For me deep breath looks like meditation, practicing mindfulness, writing, running, being nature, connecting with friends and showing up honest in ways that allow me to be seen in all the ways. Showing up in vulnerable ways that give room for me to say more earnestly to the tribe* I am building, “hey, maybe I am not okay” when the wound starts to ache more than usual and the food related thoughts begin to ring louder than normal. Friends, no one has it together all the time, it’s just that some people are better at bullshitting than others. Perfection is a terrible thing to strive for. I should know because I am a recovering perfectionist. The aim is not to be perfect in this life, the aim is to show up more honest in our mess and to strive for continual improvement within the confines of our shear humanness. Aim for good enough. Aim for complete. Aim for whole. Do this work all for you. More than anything, keep honouring your heart. When I was knee-deep in my eating disorder I did not think there would ever be ‘an other side’…but y’all, here I am writing from the finish line I had convinced myself did not and could not ever exist. It took many steps backwards to be able to lunge forward far enough to finally see the horizon. And it is breathtakingly beautiful to witness it first-hand.
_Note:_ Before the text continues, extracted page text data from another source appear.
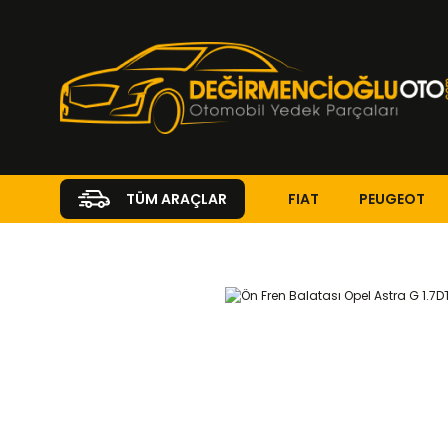
FIAT
PEUGEOT
TÜM ARAÇLAR
Anasayfa
OPEL
ASTRA G
Astra G ( 1998 - 2010 )
1.7 DTI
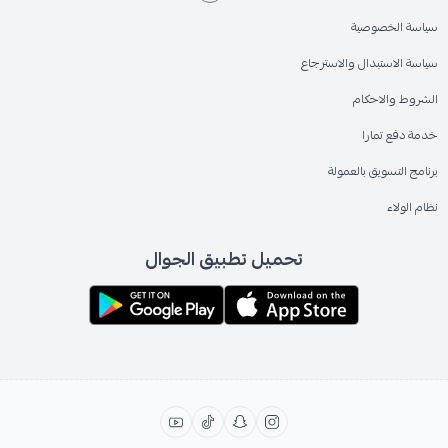
سياسة الخصوصية
سياسة الاستبدال والاسترجاع
الشروط والاحكام
خدمة دفع تمارا
برنامج التسويق بالعمولة
نظام الولاء
تحميل تطبيق الجوال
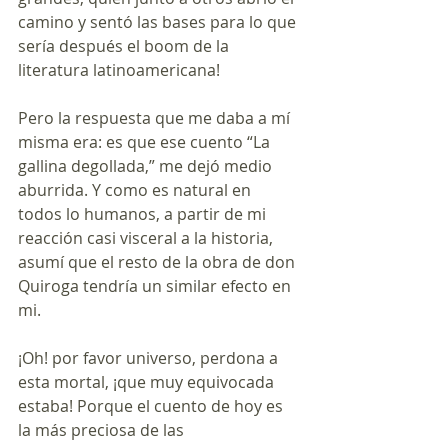
camino y sentó las bases para lo que 
sería después el boom de la 
literatura latinoamericana!
Pero la respuesta que me daba a mí 
misma era: es que ese cuento “La 
gallina degollada,” me dejó medio 
aburrida. Y como es natural en 
todos lo humanos, a partir de mi 
reacción casi visceral a la historia, 
asumí que el resto de la obra de don 
Quiroga tendría un similar efecto en 
mi. 
¡Oh! por favor universo, perdona a 
esta mortal, ¡que muy equivocada 
estaba! Porque el cuento de hoy es 
la más preciosa de las 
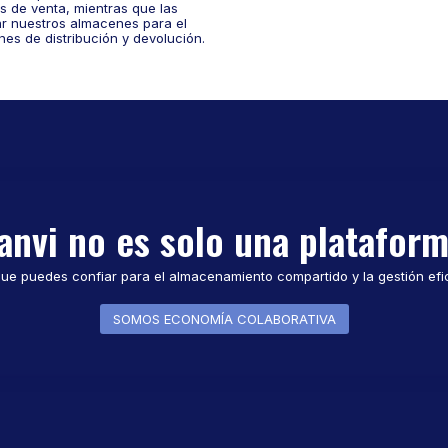
s de venta, mientras que las
r nuestros almacenes para el
ones de distribución y devolución.
anvi no es solo una platafor
que puedes confiar para el almacenamiento compartido y la gestión efi
SOMOS ECONOMÍA COLABORATIVA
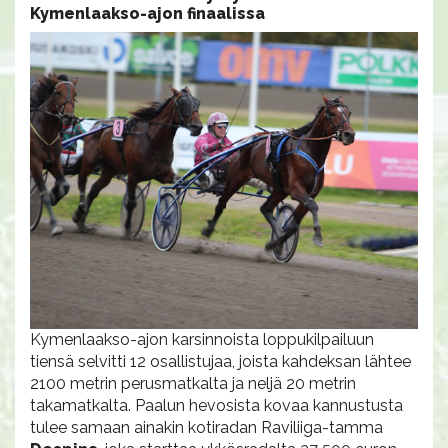
Kymenlaakso-ajon finaalissa
Kymenlaakso-ajon karsinnoista loppukilpailuun
tiensä selvitti 12 osallistujaa, joista kahdeksan lähtee
2100 metrin perusmatkalta ja neljä 20 metrin
takamatkalta. Paalun hevosista kovaa kannustusta
tulee samaan ainakin kotiradan Raviliiga-tamma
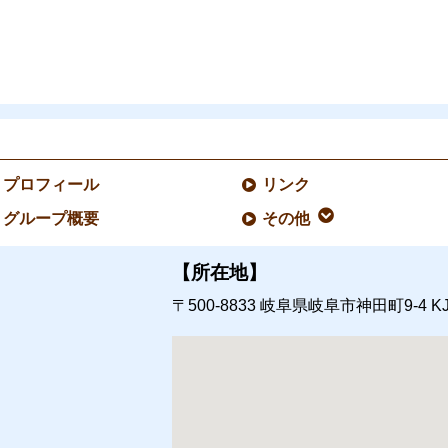
プロフィール
リンク
グループ概要
その他
【所在地】
〒500-8833
岐阜県岐阜市神田町9-4
K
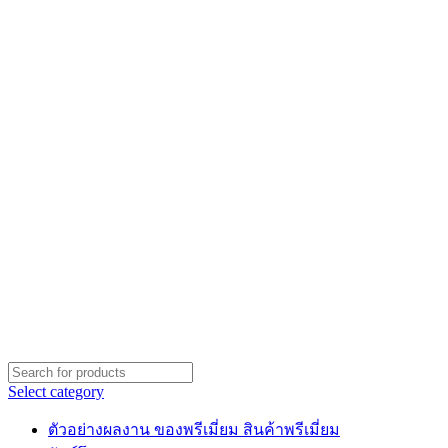
Select category
ตัวอย่างผลงาน ของพรีเมี่ยม สินค้าพรีเมี่ยม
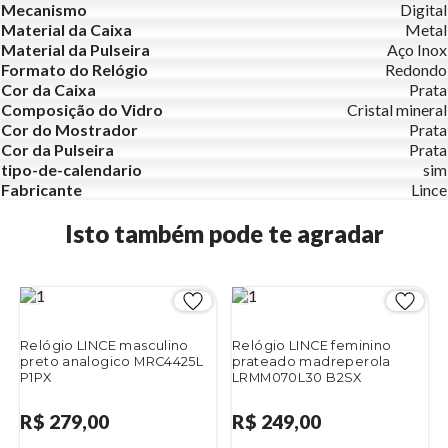
Mecanismo
Digital
Material da Caixa
Metal
Material da Pulseira
Aço Inox
Formato do Relógio
Redondo
Cor da Caixa
Prata
Composição do Vidro
Cristal mineral
Cor do Mostrador
Prata
Cor da Pulseira
Prata
tipo-de-calendario
sim
Fabricante
Lince
Isto também pode te agradar
Relógio LINCE masculino
Relógio LINCE feminino
preto analogico MRC4425L
prateado madreperola
P1PX
LRMM070L30 B2SX
R$ 279,00
R$ 249,00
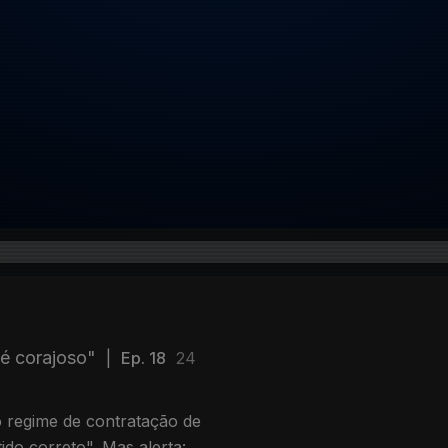
"é corajoso"
|
Ep. 18
24
o regime de contratação de
ido correto". Mas alerta:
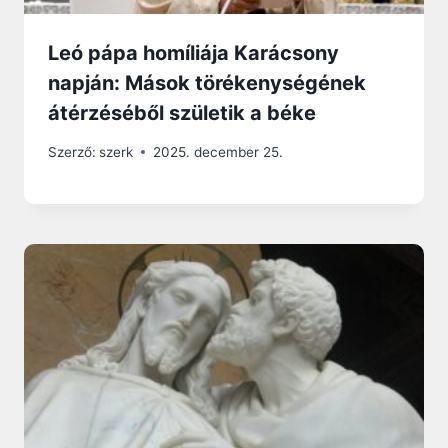
Leó pápa homíliája Karácsony
napján: Mások törékenységének
átérzéséből születik a béke
Szerző:
szerk
2025. december 25.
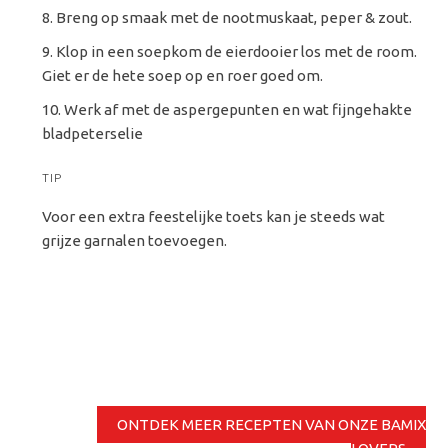
Breng op smaak met de nootmuskaat, peper & zout.
Klop in een soepkom de eierdooier los met de room.
Giet er de hete soep op en roer goed om.
Werk af met de aspergepunten en wat fijngehakte
bladpeterselie
TIP
Voor een extra feestelijke toets kan je steeds wat
grijze garnalen toevoegen.
ONTDEK MEER RECEPTEN VAN ONZE BAMIX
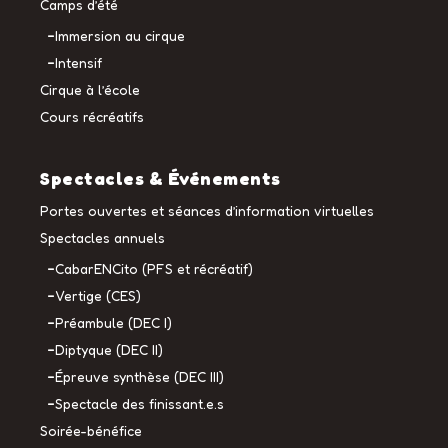
Camps d’été
Immersion au cirque
Intensif
Cirque à l’école
Cours récréatifs
Spectacles & Événements
Portes ouvertes et séances d’information virtuelles
Spectacles annuels
CabarENCito (PFS et récréatif)
Vertige (CES)
Préambule (DEC I)
Diptyque (DEC II)
Épreuve synthèse (DEC III)
Spectacle des finissant.e.s
Soirée-bénéfice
My body is a museum of history; on the walls of my chest cavity hangs a showcase of the ill-fitting skins of the many women I have shed. It houses all the warrior women in me I have still yet to become. It is a space of radical self-loving and political revolution. Wherever on the recovery map you are, you are body brave nonetheless.

“These bodies are a sticky hologram. Being human does not require any further context. Your expectations of me are not my responsibility. Those are yours. Everyone gets the same amount of time to live their lives. I want to be a reliable narrator for living so I’ll just tell you the worst of it first and be done with it.” - Buddy Wakefield

Me? Well, I was born a child of the trees. Out in the sunlight with small clumsy hands full of wet earth and endlessly wild imagination, I learned that when you hold on to faith nothing is completely impossible. I don’t know if my beautiful sandcastles truly ever turned out to be beautiful sandcastles (and perhaps that is not the point), but what I do know is that childhood me never stopped believing or persevering. Even though what I was erecting made little sense to anyone else, it was absolutely magnificent in my doe eyes still. How breathtakingly magical it was to little six-year- old me that what once was vast empty hard dirt was now a soft breathing mud fortress with a welcome mat for all the wandering woodland creatures. Sometimes your journey won’t make sense to others in the moment but you just keep trusting and building anyways, in the ways that feel most authentic to you, because your castle, however it turns out, is yours nonetheless. A luminous work-in-progress masterpiece. So build it in whatever way you want—with sticks and stones and old shoelaces and and and…these bare hands; our wanderlust hearts; your continued resilience, these multifaceted work tools are the makers of a destiny that is patiently awaiting your arrival. *The author is from Botswana (Africa) where the use of the word tribe in a collective society is used to signify both feelings of home and belongingness; to oneself and to others. There are more tribes in Africa than on any other continent in the world. In this space we not only celebrate diversity, but we welcome it in recognition of its inherent value in building better, more inclusive societies. Welcome.